Coalition troops launched air and amphibious assaults on the Al-Faw peninsula to secure the oil fields there and the important ports. The US Marine Corps’ 15th Marine Expeditionary Unite attacked the port of Umm Qasr, while the 1st Marine Expeditionary Force moved along Highway 1 through the center of the country. The heavy armor of the US 3rd Infantry Division moved westward and then northward through the western desert toward Baghdad.
By April 9th the capital city of Baghdad had fallen and Saddam’s sons were killed. Saddam himself went into hiding. Coalition forces had topped his regime and captured Iraq’s major cities within three weeks.

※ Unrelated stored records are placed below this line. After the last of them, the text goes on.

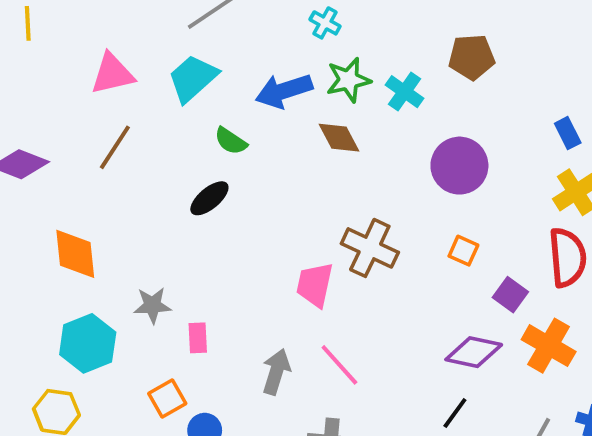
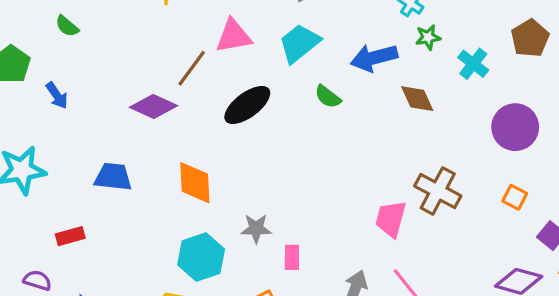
brown pentagon: (472, 57) -> (530, 38), turned -30
green star: (348, 80) -> (428, 37), moved, size x0.7
brown line: (115, 147) -> (192, 68), moved
black ellipse: (209, 198) -> (247, 105), moved, size x1.4

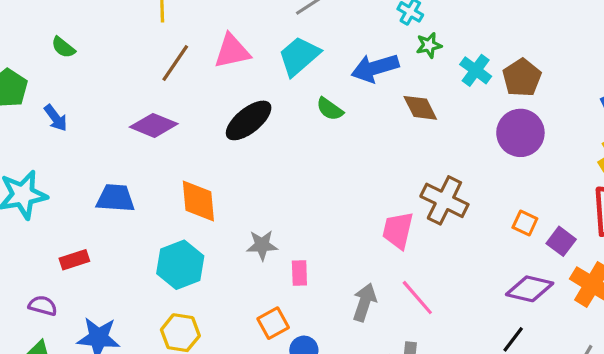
brown pentagon: (530, 38) -> (522, 78), moved
brown line: (192, 68) -> (175, 63), moved
orange square: (515, 197) -> (525, 223), moved
cyan hexagon: (201, 257) -> (180, 265), moved

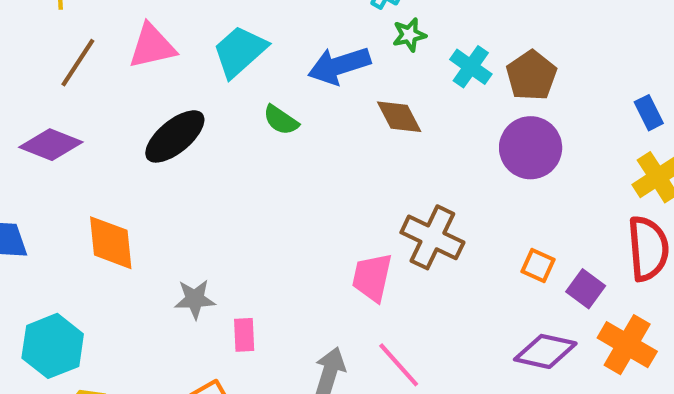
cyan hexagon: (180, 265) -> (53, 346), moved

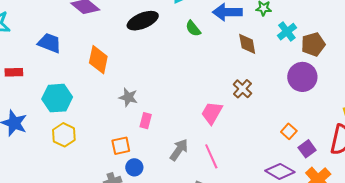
brown cross: (432, 237) -> (242, 89), moved, size x0.7

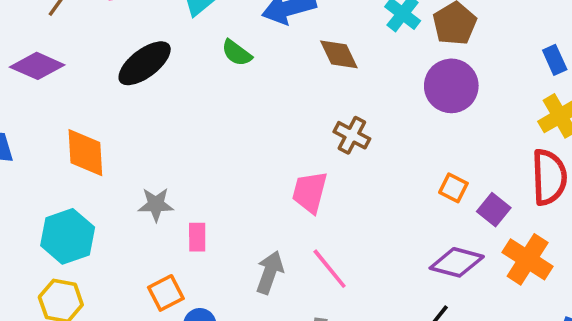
cyan hexagon: (57, 98) -> (68, 236), moved

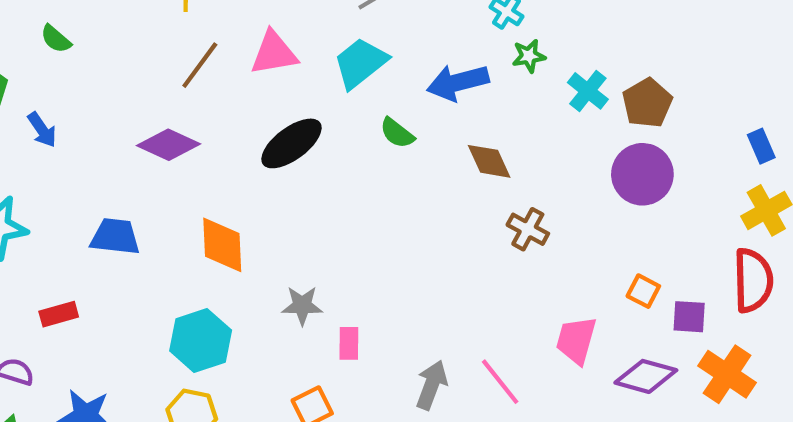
brown diamond: (339, 54) -> (489, 161), moved
pink trapezoid: (310, 192) -> (576, 340), moved
purple square: (494, 210) -> (689, 317), turned -36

On May 1, Bush declared an end to major combat and declared that the tide had turned in the war on terror. A provisional government was set up and the Iraqi army disbanded. The country was plagued by guerilla warfare and fighting between militias of the rival Islamic Sunni and Shiite sects. The country was severely destabilized. Worse, an intensive search failed to turn up any weapons of mass destruction.
Saddam Hussein was found hiding in a hole nine miles outside his hometown of Tikrit. He was tried for crimes against his people in October of 2005. He was found guilty and executed by hanging on December 30, 2006.
The conflict did not end with the overthrow of Saddam. It continued for the next ten years as an insurgency supported by al-Qaeda and Iran arose to oppose the occupying forces and the new government. The US formally withdrew all combat troops from Iraq in December of 2011. Unfortunately, a new power vacuum was created which led to the rise of ISIS.
The Iraq War had caused over a hundred thousand civilian deaths. Over 16,000 Iraqi military and police were killed, and about 27,000 Iraqi insurgents. Total US armed forces deaths were 4,424, with 31, 952 wounded in action. The economic cost of the Iraq War was $1.06 trillion.